Report every line below that has the string "Configuration" in it.

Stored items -
■ ■ ■ ■ ■ ■ ■

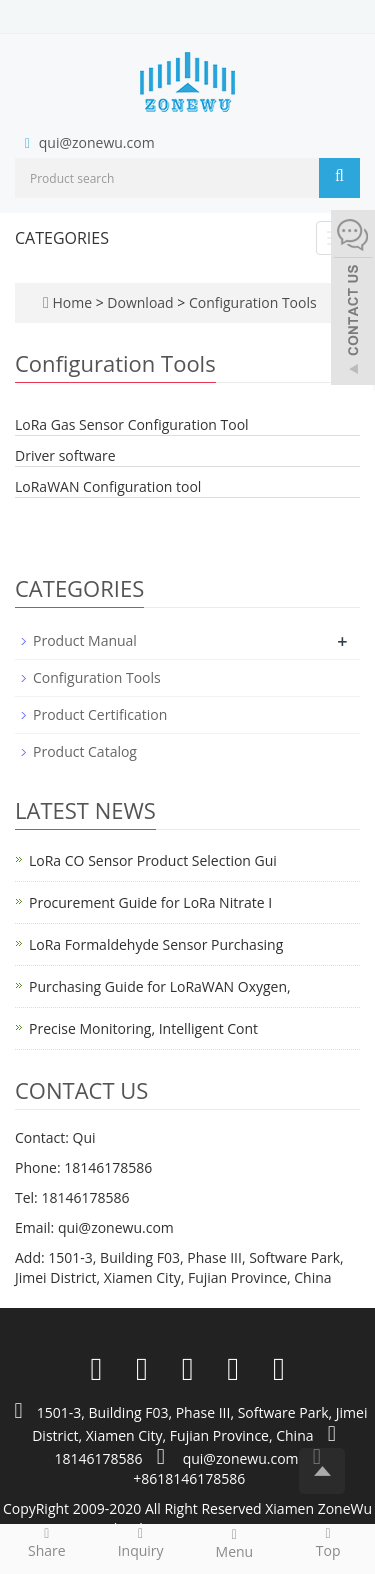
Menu (235, 1543)
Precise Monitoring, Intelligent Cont (143, 1028)
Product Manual (85, 640)
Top (328, 1542)
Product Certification (100, 714)
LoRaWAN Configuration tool (108, 486)
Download (142, 302)
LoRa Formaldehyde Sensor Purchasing (156, 944)
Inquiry (141, 1542)
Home (72, 302)
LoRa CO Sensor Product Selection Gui (153, 860)
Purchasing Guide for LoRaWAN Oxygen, (160, 986)
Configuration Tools (250, 302)
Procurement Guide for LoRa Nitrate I (150, 902)
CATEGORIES (62, 238)
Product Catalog (85, 751)
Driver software (65, 455)
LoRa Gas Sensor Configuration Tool (132, 424)
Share (47, 1542)
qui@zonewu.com (97, 142)
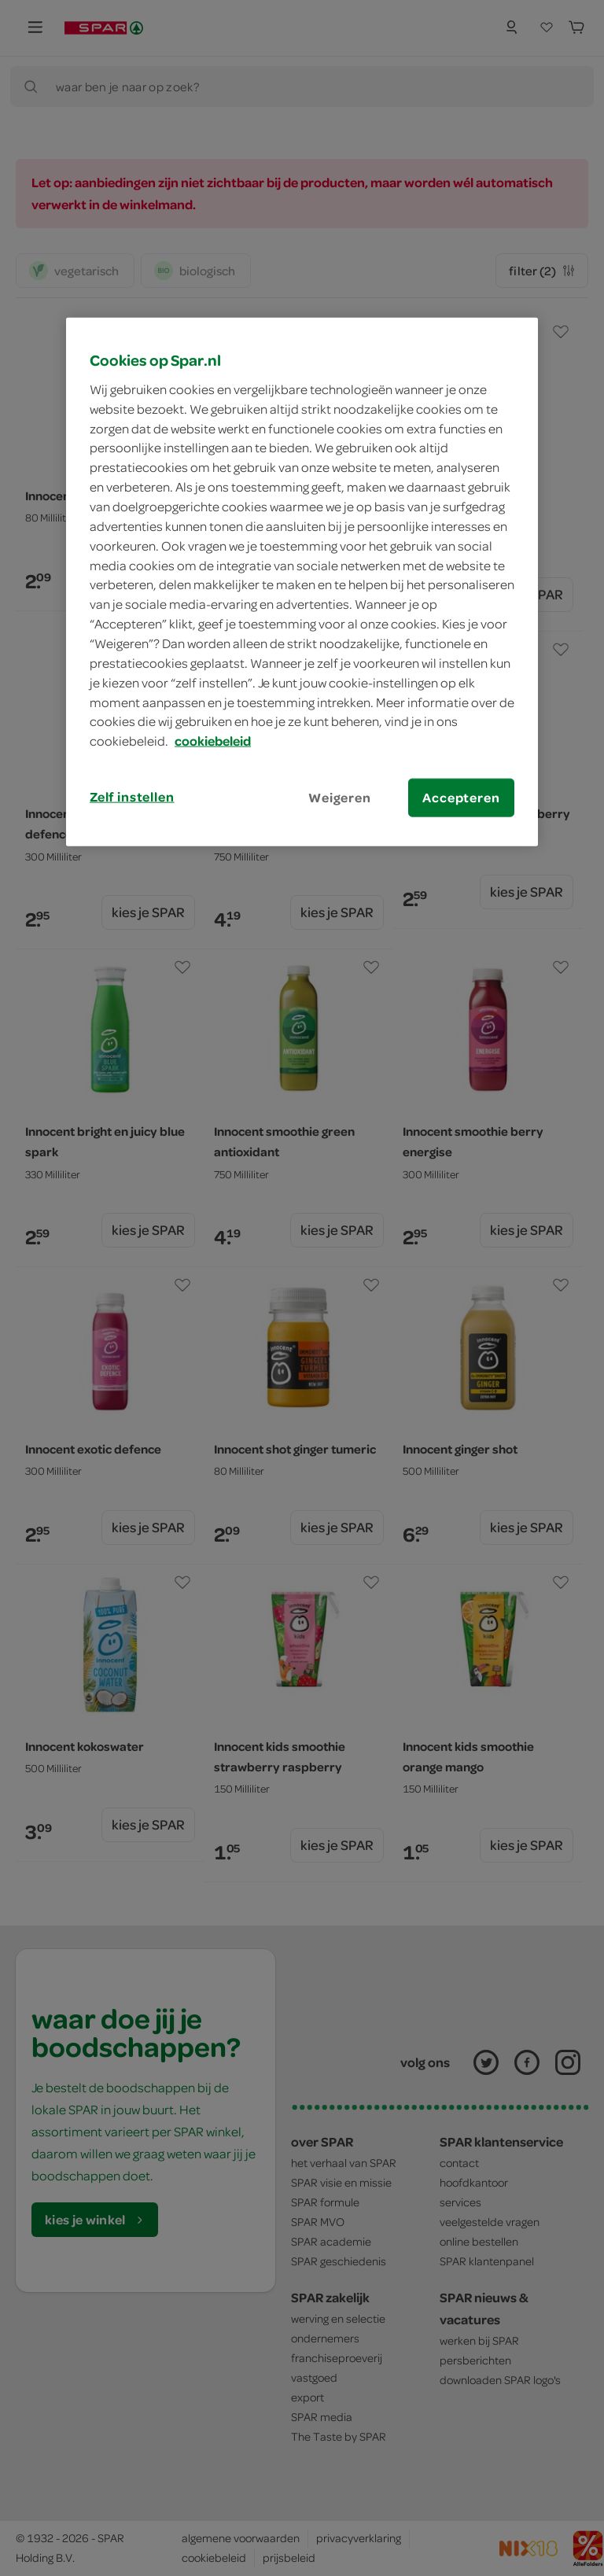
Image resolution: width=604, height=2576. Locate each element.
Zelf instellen (132, 796)
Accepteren (460, 797)
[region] (302, 582)
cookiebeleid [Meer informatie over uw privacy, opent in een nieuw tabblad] (213, 741)
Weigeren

■ ■ ■ ■ ■ ■ ■

Completed exercise -
LoRaWAN Configuration tool (108, 486)
Configuration Tools (250, 302)
LoRa Gas Sensor Configuration Tool (132, 424)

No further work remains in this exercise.